Extracted page text data
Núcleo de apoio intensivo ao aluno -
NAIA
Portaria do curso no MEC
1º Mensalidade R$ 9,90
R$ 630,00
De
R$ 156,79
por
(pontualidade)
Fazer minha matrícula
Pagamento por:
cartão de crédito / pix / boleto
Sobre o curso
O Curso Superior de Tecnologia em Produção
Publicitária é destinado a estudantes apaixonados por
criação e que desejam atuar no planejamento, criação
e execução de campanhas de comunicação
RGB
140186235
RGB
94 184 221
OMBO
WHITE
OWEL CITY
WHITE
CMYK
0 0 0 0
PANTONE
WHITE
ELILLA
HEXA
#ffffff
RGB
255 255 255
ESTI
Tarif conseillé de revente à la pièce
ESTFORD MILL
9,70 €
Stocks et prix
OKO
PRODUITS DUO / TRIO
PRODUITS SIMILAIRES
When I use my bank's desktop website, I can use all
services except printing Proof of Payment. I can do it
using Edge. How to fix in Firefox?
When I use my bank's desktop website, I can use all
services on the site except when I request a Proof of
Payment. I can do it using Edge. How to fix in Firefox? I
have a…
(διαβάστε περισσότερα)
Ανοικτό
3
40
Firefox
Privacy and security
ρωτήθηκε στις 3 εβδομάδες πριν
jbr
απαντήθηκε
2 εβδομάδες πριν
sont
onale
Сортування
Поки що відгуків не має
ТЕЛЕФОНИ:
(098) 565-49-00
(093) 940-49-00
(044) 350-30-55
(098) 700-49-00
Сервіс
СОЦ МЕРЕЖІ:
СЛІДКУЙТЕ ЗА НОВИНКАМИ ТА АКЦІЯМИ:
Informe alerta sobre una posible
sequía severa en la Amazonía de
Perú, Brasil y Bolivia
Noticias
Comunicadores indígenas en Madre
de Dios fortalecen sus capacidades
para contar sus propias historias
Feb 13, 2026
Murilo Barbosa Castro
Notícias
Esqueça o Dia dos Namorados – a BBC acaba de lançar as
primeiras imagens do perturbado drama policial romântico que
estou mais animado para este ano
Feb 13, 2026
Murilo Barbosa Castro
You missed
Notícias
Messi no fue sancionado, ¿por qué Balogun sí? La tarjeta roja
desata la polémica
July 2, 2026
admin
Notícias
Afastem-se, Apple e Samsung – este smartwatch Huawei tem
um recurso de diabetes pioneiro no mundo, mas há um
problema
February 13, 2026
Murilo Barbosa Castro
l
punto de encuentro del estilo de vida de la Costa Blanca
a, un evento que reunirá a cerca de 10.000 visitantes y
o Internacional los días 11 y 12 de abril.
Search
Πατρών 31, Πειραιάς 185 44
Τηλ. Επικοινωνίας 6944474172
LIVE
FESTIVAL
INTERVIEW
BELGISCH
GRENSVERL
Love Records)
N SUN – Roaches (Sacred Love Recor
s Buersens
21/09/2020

- [Task brief] Take the line that contains "Τηλ. Επικοινωνίας 6944474172" and every line after it to the end of the entries above, and reproduce them exactly.

- [Exercise solution]
Τηλ. Επικοινωνίας 6944474172
LIVE
FESTIVAL
INTERVIEW
BELGISCH
GRENSVERL
Love Records)
N SUN – Roaches (Sacred Love Recor
s Buersens
21/09/2020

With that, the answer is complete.